Comer fruta recién pelada en la calle, sentarse en un chiringo -que no pasaría ningún control de sanidad de los nuestros- a comer unas papas a la huancaína (patata cocida con huevo duro y crema) o una palta rellena (aguacate) o un plato de quinua con choclo (maiz) o un ceviche de pescado recién marinado en limón, ají y cebolla morada, son todas ellas actividades gastronómicas que no se permiten los occidentales (en general) por miedo a enfermar del catálogo completo de los males “típicos” del país. Para ser sincera no he pillado ni una triste diarrea, de ésas que conforman el equipaje de todo viajero que se precie y eso que he bebido lo mismo que ellos, agua de chicha o de limoná, jugos sabrosones de frutas lujuriosas y alguna que otra Inka Cola amen de mate de coca, de muña, de lo que pillara… Lo normal, vamos.
El soroche o mal de altura también pasó por mi lado sin mirarme tan siquiera; a fin de cuentas no es tanto 3.400 mts. sobre el nivel del mar para los que habitamos entre montañas y alguna que otra vez hemos ido a esquiar.
Nadie me asaltó por ver a una mujer sola cuando he estado sola, ni he tenido que esconder el dinero en el refajo por miedo a que me robaran, que aquí en Perú, como en casi todo el planeta, los que más roban son los que más tienen y lo hacen sin mancharse las manos… o casi.

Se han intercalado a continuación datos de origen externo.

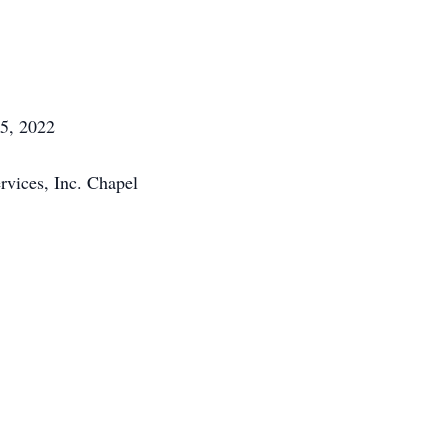
5, 2022
vices, Inc. Chapel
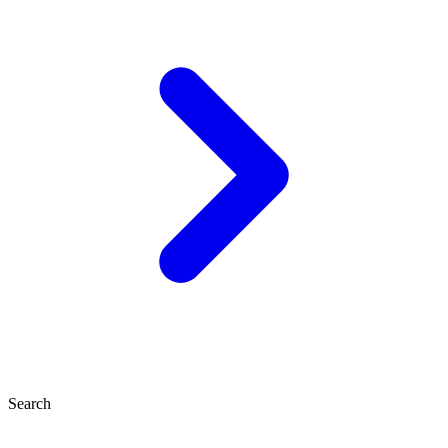
Search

He trabado conocimiento amigable con gente andina y con otros citadinos y todos ellos se han interesado por mi país y nuestras cuitas a la vez que me han hablado con poco miedo y algo de rubor de la situación imperdonable que atraviesan gracias a que los impuestos (enormes) con los que el Gobierno grava los lugares turísticos (Patrimonio de la Humanidad) y la millonada que generan va directamente a las arcas limeñas y se deja de la mano de los “apus” (espíritus) pueblos emblemáticos como los de la región de Machu Picchu (Ollantaytambo y Aguas Calientes) que se caen literalmente a trozos mientras miles de visitantes pisan sus viejas piedras todos los días y dejan sus dólares en trenes y autobuses para acceder a su montaña sagrada.
Pero no he viajado al Perú para hacer crítica social –que esa ya la hacen ellos mismos sin apuro alguno- sino para aprender.
En eso he estado todo el rato…
En fin.
* Con Doña Elvira, cuya historia es capítulo aparte.